(Foto di Cesni)
IL LUTTO. Franco e Fabio Legramandi, 86 e 54 anni sono spirati per una grave malattia: il figlio aveva perso due bambini piccoli in un incidente. «Siamo devastati».
caravaggio
Sono morti a un giorno di distanza l’uno dall’altro, lasciando nello strazio i famigliari e l’intera comunità di Caravaggio che lunedì si è stretta attorno alle due bare, posate vicine per l’ultimo saluto in chiesa.
Fabio Legramandi, 54 anni, si è spento venerdì mattina all’ospedale di Treviglio, mentre papà Franco, 86 anni, sabato mattina all’Hospice di Treviglio. Il funerale è stato celebrato lunedì mattina nella chiesa parrocchiale di Caravaggio.
Entrambi, in tempi diversi, erano stati colpiti da una grave malattia: «Fabio – racconta affranto il fratello Damiano – si era ammalato circa due anni fa. All’inizio si pensava che ce la potesse fare, ma poi le sue condizioni si sono aggravate fino a quando i dottori ci hanno detto che non c’erano più speranze. A mio padre, invece, hanno scoperto una malattia grave solo lo scorso ottobre. Il suo quadro clinico è, però, peggiorato velocemente. Così, negli ultimi mesi, erano stati entrambi portati a casa dove se ne prendeva cura mia madre Letizia insieme al personale infermieristico delle cure domiciliari».
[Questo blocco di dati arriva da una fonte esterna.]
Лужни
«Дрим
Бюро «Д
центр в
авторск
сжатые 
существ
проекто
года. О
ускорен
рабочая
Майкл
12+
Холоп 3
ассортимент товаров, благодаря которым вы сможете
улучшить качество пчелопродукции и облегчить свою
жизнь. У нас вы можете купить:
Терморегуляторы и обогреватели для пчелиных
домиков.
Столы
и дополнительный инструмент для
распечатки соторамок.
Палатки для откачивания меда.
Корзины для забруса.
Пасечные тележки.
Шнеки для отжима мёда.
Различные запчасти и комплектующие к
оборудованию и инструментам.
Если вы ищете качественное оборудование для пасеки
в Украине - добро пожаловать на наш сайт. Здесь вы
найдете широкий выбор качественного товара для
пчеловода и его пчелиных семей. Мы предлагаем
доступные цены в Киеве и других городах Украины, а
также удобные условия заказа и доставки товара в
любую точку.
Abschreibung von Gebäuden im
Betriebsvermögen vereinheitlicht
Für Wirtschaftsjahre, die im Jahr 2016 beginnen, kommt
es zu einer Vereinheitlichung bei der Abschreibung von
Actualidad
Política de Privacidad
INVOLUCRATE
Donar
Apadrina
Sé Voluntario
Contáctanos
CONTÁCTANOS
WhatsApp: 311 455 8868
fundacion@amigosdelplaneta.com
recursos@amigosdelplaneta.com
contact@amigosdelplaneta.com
Tantissime le persone presenti lunedì al funerale celebrato dal parroco monsignor Giansante Fusar Imperatore. Come tantissime sono state le persone che, fra sabato e domenica, si sono recate alla casa del commiato dell’agenzia funebre «Bosco e Cavalli», dove le salme dei due defunti erano state composte, a portare le condoglianze ai famigliari. Nessuno poteva immaginare che padre e figlio potessero morire a distanza così ravvicinata l’uno dall’altro: «Siamo devastati. Mio fratello – racconta ancora Damiano – nei giorni scorsi ha avuto delle complicazioni e così è stato portato d’urgenza all’ospedale di Treviglio. Mio padre, invece, quando si è capito che si era ormai arrivati alla fine è stato trasferito all’hospice per le cure palliative. Quando mio fratello è morto io ero con lui, mentre mia madre era vicina a mio padre all’hospice. È stato un duro colpo per tutti noi. Per mio fratello un po’ eravamo preparati. Per mio padre, invece, non ci aspettavamo che ci lasciasse così presto».
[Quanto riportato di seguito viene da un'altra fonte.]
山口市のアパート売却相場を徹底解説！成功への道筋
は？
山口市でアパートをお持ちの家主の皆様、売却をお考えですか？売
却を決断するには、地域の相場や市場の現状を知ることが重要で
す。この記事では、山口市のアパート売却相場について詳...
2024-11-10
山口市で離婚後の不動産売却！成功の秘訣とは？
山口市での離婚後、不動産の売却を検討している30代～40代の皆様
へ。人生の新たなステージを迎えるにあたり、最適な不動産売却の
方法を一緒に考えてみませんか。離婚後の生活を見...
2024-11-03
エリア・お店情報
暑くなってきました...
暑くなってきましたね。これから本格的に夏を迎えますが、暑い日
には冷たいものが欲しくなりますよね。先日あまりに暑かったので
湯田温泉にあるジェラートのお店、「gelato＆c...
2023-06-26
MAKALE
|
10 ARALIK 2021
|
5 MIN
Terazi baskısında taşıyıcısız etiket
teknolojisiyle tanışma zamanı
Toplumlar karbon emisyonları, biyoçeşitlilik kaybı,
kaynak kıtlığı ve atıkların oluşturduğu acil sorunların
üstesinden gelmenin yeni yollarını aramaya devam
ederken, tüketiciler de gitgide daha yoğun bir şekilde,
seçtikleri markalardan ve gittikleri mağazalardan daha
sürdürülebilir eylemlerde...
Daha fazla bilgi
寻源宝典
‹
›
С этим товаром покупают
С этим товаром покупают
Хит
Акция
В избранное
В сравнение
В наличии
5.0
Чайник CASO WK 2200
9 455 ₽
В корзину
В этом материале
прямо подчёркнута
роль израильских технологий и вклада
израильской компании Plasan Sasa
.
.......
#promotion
Fabio e papà Franco era noti in paese anche per il loro lavoro di piastrellisti. Anche Damiano lavorava con loro: «Mio padre aveva cominciato con l’attività – racconta ancora il figlio – e poi io e mio fratello avevamo portato avanti la tradizione di famiglia. Entrambe erano brave persone, tutte lavoro, casa e famiglia». Unica passione che Franco si era concesso dopo essere andato in pensione era stato il canto: aveva infatti fatto parte del noto Coro Alpa di Caravaggio. Dopo il funerale le salme di Fabio e Franco sono state portate al tempo crematorio di Bergamo. Le loro ceneri saranno poi seppellite nel cimitero della loro cittadina natale.
La famiglia Legramandi in passato era già stata colpita da un gravissimo lutto: nel 2009, in un tragico incidente avvenuto sull’autostrada A1 all’altezza di Reggio Emilia, avevano perso la vita due dei tre figli di Fabio, una bambina di otto anni e un maschietto di tre anni. Si erano invece salvati la sorella gemella del maschietto e la madre.